6. Il en résulte que la cour d'appel est compétente pour statuer sur des fins de non- recevoir relevant de l'appel, celles touchant à la procédure d'appel étant de la compétence du conseiller de la mise en état. Or, l'examen des fins de non-recevoir édictées aux articles 564 et 910-4 du code de procédure civile, relatives pour la première à l'interdiction de soumettre des prétentions nouvelles en appel et pour la seconde à l'obligation de présenter dès les premières conclusions l'ensemble des prétentions sur le fond relatives aux conclusions, relève de l'appel et non de la procédure d'appel.

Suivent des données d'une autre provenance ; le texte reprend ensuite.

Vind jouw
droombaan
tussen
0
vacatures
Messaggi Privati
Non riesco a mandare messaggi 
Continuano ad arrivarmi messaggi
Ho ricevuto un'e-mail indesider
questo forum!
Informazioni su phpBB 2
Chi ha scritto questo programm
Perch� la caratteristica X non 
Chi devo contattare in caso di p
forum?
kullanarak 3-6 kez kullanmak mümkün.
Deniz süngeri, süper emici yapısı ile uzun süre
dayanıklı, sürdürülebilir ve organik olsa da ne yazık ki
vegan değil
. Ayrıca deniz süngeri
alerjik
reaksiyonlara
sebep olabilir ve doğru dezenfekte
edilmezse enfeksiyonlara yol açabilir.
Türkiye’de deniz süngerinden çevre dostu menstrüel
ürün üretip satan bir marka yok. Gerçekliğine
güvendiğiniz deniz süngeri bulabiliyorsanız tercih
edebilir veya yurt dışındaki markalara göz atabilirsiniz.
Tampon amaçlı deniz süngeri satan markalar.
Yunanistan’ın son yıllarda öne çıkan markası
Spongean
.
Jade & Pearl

7. En second lieu, l'examen de ces fins de non-recevoir implique que les parties n'aient plus la possibilité de déposer de nouvelles conclusions après l'examen par le juge de ces fins de non- recevoir. Il importe, en effet, dans le souci d'une bonne administration de la justice, d'éviter que de nouvelles fins de non-recevoir soient invoquées au fur à mesure du dépôt de nouvelles conclusions et de permettre au juge d'apprécier si ces fins de non-recevoir n'ont pas été régularisées. Or, en matière de procédure ordinaire avec représentation obligatoire, conformément à l'article 783 du code de procédure civile, auquel renvoie l'article 907 du même code pour la procédure d'appel, les parties peuvent déposer des conclusions jusqu'à l'ordonnance de clôture, toutes conclusions déposées postérieurement étant irrecevables.

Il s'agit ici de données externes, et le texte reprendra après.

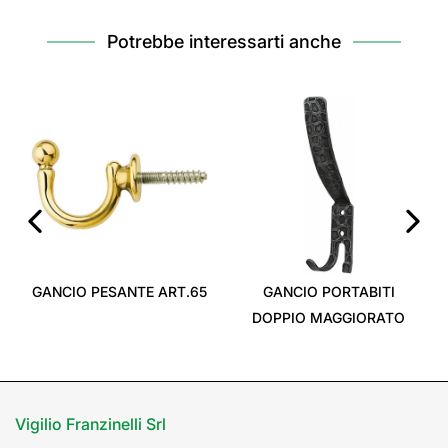
Potrebbe interessarti anche
‹
›
GANCIO PESANTE ART.65
GANCIO PORTABITI
DOPPIO MAGGIORATO
Vigilio Franzinelli Srl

8. Dès lors, seule la cour d'appel est compétente pour connaître des fins de non- recevoir tirées des articles 564 et 910-4 du code de procédure civile.
En conséquence, la Cour est d'avis que :
En ce qui concerne les première et seconde questions réunies :
1. Par renvoi de l'article 907 du code de procédure civile, l'article 789, 6° du code de procédure civile est applicable devant le conseiller de la mise en état, sans que l'article 914 du même code n'en restreigne l'étendue.
2. Les fins de non-recevoir tirées des articles 564 et 910-4 du code de procédure civile relèvent de la compétence de la cour d'appel.
Par application de l'article 1031-6 du code de procédure civile, le présent avis sera publié au Journal officiel de la République française.
Fait à Paris et mis à disposition au greffe de la Cour le 11 octobre 2022, après examen de la demande d'avis lors de la séance du 4 octobre 2022 où étaient présents, conformément à l'article R. 431-5 du code de l'organisation judiciaire : M. Pireyre, président, Mme Jollec, conseiller référendaire rapporteur, Mme Martinel, conseiller doyen, Mmes Kermina, Durin-Karsenty, M. Delbano, Mme Vendryes, conseillers, Mme Bohnert, M. Cardini, Mmes Latreille, Bonnet, conseillers référendaires, Mme Trassoudaine-Verger, avocat général, Mme Thomas, greffier de chambre.
Le présent avis est signé par le conseiller rapporteur, le président et le greffier de chambre, le conseiller rapporteur, le président et le greffier de chambre.